Re: Improve pg_sync_replication_slots() to wait for primary to advance
Ajin Cherian <itsajin@gmail.com>
From: Ajin Cherian <itsajin@gmail.com>
To: shveta malik <shveta.malik@gmail.com>
Cc: Ashutosh Bapat <ashutosh.bapat.oss@gmail.com>,
Japin Li <japinli@hotmail.com>, Ashutosh Sharma <ashu.coek88@gmail.com>,
Amit Kapila <amit.kapila16@gmail.com>, PostgreSQL mailing lists <pgsql-hackers@postgresql.org>
Date: 2025-12-03T03:21:35Z
Lists: pgsql-hackers
Commits
Same data as JSON:
GET /api/v1/messages/:b64id/commits
the thread's linked commits as JSON, with link sources.
API reference →
-
Enhance slot synchronization API to respect promotion signal.

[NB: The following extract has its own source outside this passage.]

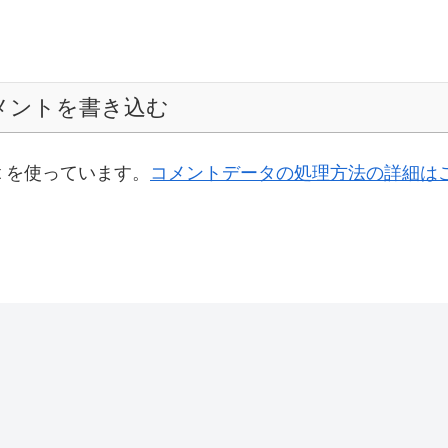
メントを書き込む
t を使っています。
コメントデータの処理方法の詳細は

- 4bed04d39566 17.10 landed
- 94efd308bcec 18.4 landed
- 1362bc33e025 19 (unreleased) landed
-
Fix inconsistent elevel in pg_sync_replication_slots() retry logic.
- f1ddaa15357f 19 (unreleased) landed
-
Refactor slot synchronization logic in slotsync.c.
- 788ec96d591d 19 (unreleased) landed
-
Fix intermittent BF failure in 040_standby_failover_slots_sync.
- b47c50e5667b 19 (unreleased) landed
-
Add retry logic to pg_sync_replication_slots().
- 0d2d4a0ec3ec 19 (unreleased) landed
-
Fix LOCK_TIMEOUT handling in slotsync worker.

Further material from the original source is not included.